Select from the data all lines with the word "servizio".

Top of RECORDED INFORMATION

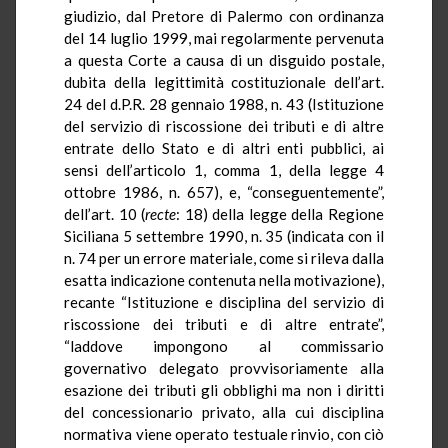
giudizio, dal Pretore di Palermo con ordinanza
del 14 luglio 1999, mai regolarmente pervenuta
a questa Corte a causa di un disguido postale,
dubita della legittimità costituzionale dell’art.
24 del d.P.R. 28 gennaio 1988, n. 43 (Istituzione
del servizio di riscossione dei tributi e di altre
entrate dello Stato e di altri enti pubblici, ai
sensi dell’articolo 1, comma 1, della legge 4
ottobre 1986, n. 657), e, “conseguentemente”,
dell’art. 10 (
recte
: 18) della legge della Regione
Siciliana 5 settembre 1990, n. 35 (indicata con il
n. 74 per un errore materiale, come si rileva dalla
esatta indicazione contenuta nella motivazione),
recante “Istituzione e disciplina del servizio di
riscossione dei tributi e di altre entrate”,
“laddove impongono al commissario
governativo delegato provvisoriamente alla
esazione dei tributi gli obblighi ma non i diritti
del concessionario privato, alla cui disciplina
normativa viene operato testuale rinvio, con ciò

Bottom of RECORDED INFORMATION
Top of RECORDED INFORMATION

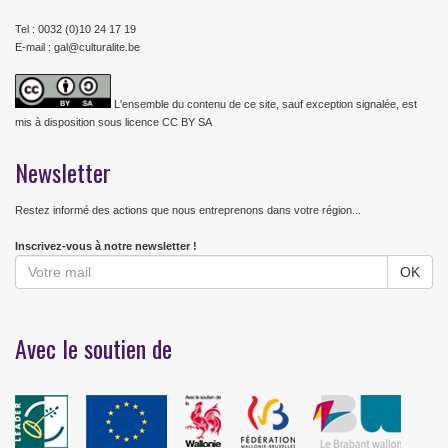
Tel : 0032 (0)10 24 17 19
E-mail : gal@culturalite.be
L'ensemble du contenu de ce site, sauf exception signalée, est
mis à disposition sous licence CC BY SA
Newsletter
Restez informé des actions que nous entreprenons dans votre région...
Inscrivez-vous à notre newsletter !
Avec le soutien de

Bottom of RECORDED INFORMATION

§ **SOLUTION**:
del servizio di riscossione dei tributi e di altre
recante “Istituzione e disciplina del servizio di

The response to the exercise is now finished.